Jill Hudson was one of the first volunteers recruited through the VSO and National Association of Head Teachers (NAHT) partnership. She volunteered in the Oshana region of Namibia, a predominantly rural area with many isolated communities and schools and the lowest standard of education in the whole country. Jill has been working with school leaders to address some of the issues behind poor quality teaching in a bid to improve pupils experience of school. Here she reflects on her experience.
Background
In the UK I am a head teacher at Pegasus Primary School in Oxford but am seconded for half my time to the Oxford Excellence Cluster programme and behavioural improvement programme for a group of schools in an area of deprivation in Oxford. So there are remarkable similarities with the work I am doing in Namibia.
Assessing the situation
When I came I knew I was here for a short time and that working with individual teachers was not going to make much difference and that working with the head teachers and the heads of departments would probably be the key to improving standards in the long term. I decided the single most important thing I could do was train them on lesson observation skills and on working on their staff development skills.

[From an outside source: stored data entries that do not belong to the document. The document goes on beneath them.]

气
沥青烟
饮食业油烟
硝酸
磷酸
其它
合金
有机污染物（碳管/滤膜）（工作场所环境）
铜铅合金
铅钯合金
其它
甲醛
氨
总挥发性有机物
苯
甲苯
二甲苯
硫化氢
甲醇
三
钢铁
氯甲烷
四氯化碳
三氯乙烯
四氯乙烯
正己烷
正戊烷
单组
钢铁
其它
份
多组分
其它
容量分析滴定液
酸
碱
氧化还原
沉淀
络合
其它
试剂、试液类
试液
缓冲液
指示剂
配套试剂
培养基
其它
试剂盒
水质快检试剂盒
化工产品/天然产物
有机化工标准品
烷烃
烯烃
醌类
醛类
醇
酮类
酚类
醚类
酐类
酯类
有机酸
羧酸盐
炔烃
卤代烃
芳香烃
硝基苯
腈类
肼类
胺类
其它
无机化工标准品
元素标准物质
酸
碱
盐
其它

When I arrived I did a lot of observation and I had not heard a single word of praise for any learner in my first two weeks of being here. And it’s the same for the staff, teachers who teach well…no one says well done, they just get told what they haven’t done properly. But my experience in the UK has really taught me that you get more if you focus on the positives rather than the negatives.
Tackling the challenges
The main issue is that they are only 17 years out of independence and most teachers were bought up under an apartheid system, so the teachers teaching in these schools had a very patchy education themselves. It would be awful to suddenly expect them to provide an education they haven’t lived through themselves: you have to really experience good quality teaching and learning to understand how exciting it is.

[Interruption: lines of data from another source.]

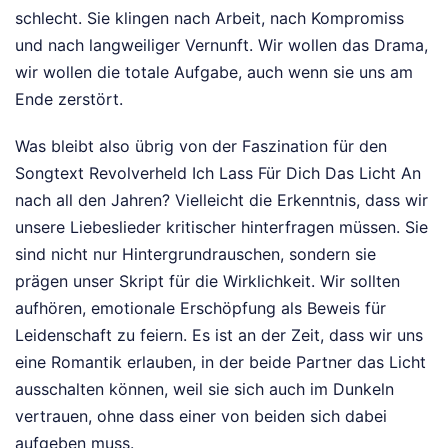
schlecht. Sie klingen nach Arbeit, nach Kompromiss
und nach langweiliger Vernunft. Wir wollen das Drama,
wir wollen die totale Aufgabe, auch wenn sie uns am
Ende zerstört.
Was bleibt also übrig von der Faszination für den
Songtext Revolverheld Ich Lass Für Dich Das Licht An
nach all den Jahren? Vielleicht die Erkenntnis, dass wir
unsere Liebeslieder kritischer hinterfragen müssen. Sie
sind nicht nur Hintergrundrauschen, sondern sie
prägen unser Skript für die Wirklichkeit. Wir sollten
aufhören, emotionale Erschöpfung als Beweis für
Leidenschaft zu feiern. Es ist an der Zeit, dass wir uns
eine Romantik erlauben, in der beide Partner das Licht
ausschalten können, weil sie sich auch im Dunkeln
vertrauen, ohne dass einer von beiden sich dabei
aufgeben muss.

Back in the UK I do a lot of training as part of my job as cluster coordinator, but also I see my job as a head teacher as training my staff - motivating, encouraging and enthusing and giving them new ideas about new ways of doing things. That’s translated almost exactly to what I am doing here.
Teaching the teachers
I planned training for the principles in our cluster and their heads of department. I have talked about their staff’s right to have feedback, their right to have support to get better at teaching and their right if they are doing a good job to get praise. I have approached my training in the active, learner centred way that we are used to in the UK. But the first training session I did, I looked around the room and thought ‘oh no I’ve completely misjudged this’, because I am asking them to be participative in a culture where they are used to being told. There was an awful moment where they just looked at me, but they did then get up, get involved and started to talk to each other.

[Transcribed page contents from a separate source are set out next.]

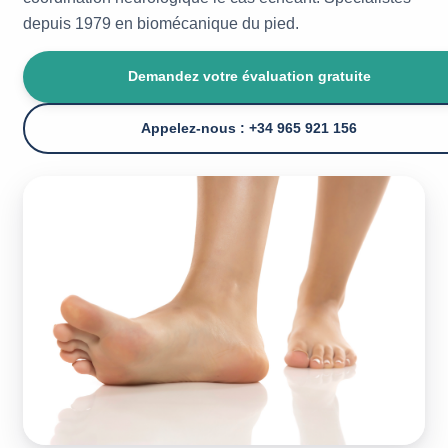
depuis 1979 en biomécanique du pied.
Demandez votre évaluation gratuite
Appelez-nous : +34 965 921 156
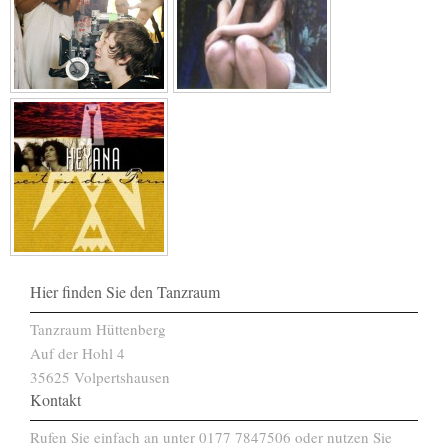
Hier finden Sie den Tanzraum
Tanzraum Hüttenberg
Auf der Hohl 4
35625 Volpertshausen
Kontakt
Rufen Sie einfach an unter 0177 7847506 oder nutzen Sie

But when you’re in education we’re talking about growing people, whether that’s children or teachers, and people aren’t so very different whether you’re in Namibia or Oxford. All the sort of skills I use at home about trying to inspire, motivate, redirect, refocus are the same ones. It’s just the practical issues are different.
Sustainability
Sustainability is always the big question isn’t it? My instinct is yes, my work here has been. I think I chose the right thing to do, by questioning the teachers and training them and getting them to experience and think about things themselves. I haven’t done anything for anyone, I haven’t done anything to anyone - I have given them opportunities to explore and invited them to think about different things and I think that has enabled them to do the thinking for themselves. VSO is all about building a culture where people will continue to grow and thrive without you, so I am a catalyst for change.
Personal and professional development
I have learned such a lot about myself. I learned I can cope even when it feels really hard. You need to test yourself a bit and I have been up against the edge a bit here and it’s been fabulous – you feel more alive like that. Professionally, it’s not been easy. There’s been some really bad days and some hard things I have done, but that’s great – you learn that way. It’s pushed me to the edge of my skills and tested me quite often. But it’s exhilarating, when you’re doing things you’re not quite certain you can and then you find you can and it’s a wonderful feeling.